Good Reporting Practice

Record the method used with every result. Include blank, dilution factor, path length, and correction choice. Note the extinction coefficient source. A280 is fast and nondestructive. It is not always specific. Confirm important samples with another assay when contaminants, detergents, or unusual buffers are present.

Common Limitations

Some proteins contain few aromatic residues. Their A280 signal can be weak. Other proteins contain many aromatic residues. Their signal can be strong at low mass. Reducing agents, nucleotides, imidazole, and dirty plastic can shift readings. Always inspect spectra when accuracy matters. A smooth peak near 280 nm supports cleaner measurement and confidence.

FAQs

What does A280 measure?

A280 measures ultraviolet absorbance near 280 nm. Proteins absorb there mainly because of tryptophan and tyrosine residues.

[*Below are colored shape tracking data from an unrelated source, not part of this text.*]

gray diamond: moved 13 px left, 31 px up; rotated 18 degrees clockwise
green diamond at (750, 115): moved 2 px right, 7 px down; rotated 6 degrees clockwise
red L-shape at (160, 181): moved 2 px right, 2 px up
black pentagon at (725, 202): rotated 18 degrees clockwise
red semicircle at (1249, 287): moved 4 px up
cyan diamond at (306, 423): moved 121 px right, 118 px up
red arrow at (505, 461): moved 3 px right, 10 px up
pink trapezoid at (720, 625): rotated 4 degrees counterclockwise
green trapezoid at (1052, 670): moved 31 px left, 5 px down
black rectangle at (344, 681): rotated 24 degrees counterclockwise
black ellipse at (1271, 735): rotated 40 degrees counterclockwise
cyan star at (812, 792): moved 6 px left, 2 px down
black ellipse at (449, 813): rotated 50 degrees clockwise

Which extinction method should I choose?

Use molar extinction when molecular weight and ε are known. Use mass extinction or E1% when your product sheet lists those values.

Why is path length important?

Absorbance changes with optical path length. A shorter microplate path gives a lower reading than a standard one cm cuvette.

What does dilution factor mean?

Dilution factor converts the measured diluted sample back to the original stock concentration. A tenfold dilution uses factor 10.

Should I subtract A320?

Subtract A320 when turbidity or scattering is suspected. It helps correct cloudy samples, particles, bubbles, or dirty cuvettes.

What does a high A260/A280 ratio suggest?

A high ratio may suggest nucleic acid contamination. DNA and RNA absorb strongly near 260 nm and can inflate protein estimates.

Is A280 accurate for all proteins?

No. Accuracy depends on aromatic residue content and sample purity. Proteins with low tryptophan or tyrosine may read poorly.

Can I export the result?

Yes. After calculation, use the CSV or PDF buttons to save the result, formula, correction, and key input values.